Bulbophyllum weinthalii, commonly known as the wax orchid, is a species of epiphytic orchid that forms dense clumps on hoop pine (Araucaria cunninghamii). It has crowded pseudobulbs each with a single thin, leathery, dark green leaf and a single white, green or cream-coloured flower with red or purplish markings. It occurs from south-eastern Queensland to Dorrigo National Park in New South Wales.

== Description ==
Bulbophyllum weinthalii is an epiphytic herb that forms dense clumps with crowded pseudobulbs 10-20 mm long, 9-14 mm wide and covered with a white sheath. Each pseudobulb has a thin, leathery, dark green, narrow elliptic to egg-shaped leaf 20-30 mm long and 4-9 mm wide. There is a single white, green or cream-coloured flower with red or purplish markings, 5-7 mm long and 15-20 mm wide. The sepals and petals are thick, fleshy and waxy. The dorsal sepal is oblong to egg-shaped, 8-12 mm long and 4-6 mm wide. The lateral sepals are triangular, 9-13 mm long, 8-11 mm wide and spread widely apart from each other. The petals are 6-8 mm long, 3-4 mm and curve inwards. The labellum is about 8 mm long, 5 mm wide, thick and fleshy and curved with a groove along its midline. Flowering occurs from March to May.

==Taxonomy and naming==
Bulbophyllum weinthalii was first formally described in 1933 by Richard Sanders Rogers and the description was published in Transactions and Proceedings of the Royal Society of South Australia from a specimen collected by "Mr. F.A. Weinthal". The specific epithet (weinthalii) honours the collector of the type specimen.

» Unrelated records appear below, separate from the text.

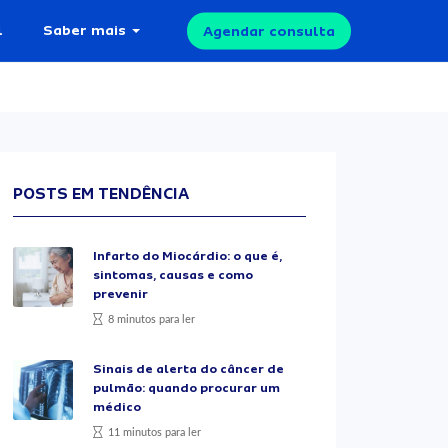
l
Saber mais
Agendar consulta
POSTS EM TENDÊNCIA
Infarto do Miocárdio: o que é,
sintomas, causas e como
prevenir
8 minutos para ler
Sinais de alerta do câncer de
pulmão: quando procurar um
médico
11 minutos para ler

In 2001, David Jones described two subspecies of B. weithalii in The Orchadian, and the names are accepted by the Australian Plant Census:
- Bulbophyllum weinthalii subsp. weinthalii, commonly known as blotched wax orchid which has coloured spots and blotches on the flowers and has a more southerly distribution.
- Bulbophyllum weinthalii subsp. striatum, streaked wax orchid which has coloured striations on the flowers, a more northerly distribution and grows at lower altitudes than the autonym.

==Distribution and habitat==
Wax orchid grows on the scaly bark on the upper branches of hoop pine in rainforest between the Kroombit Tops National Park in Queensland and the Dorrigo National Park in New South Wales. Subspecies striatum only occurs in the extreme north of the distribution.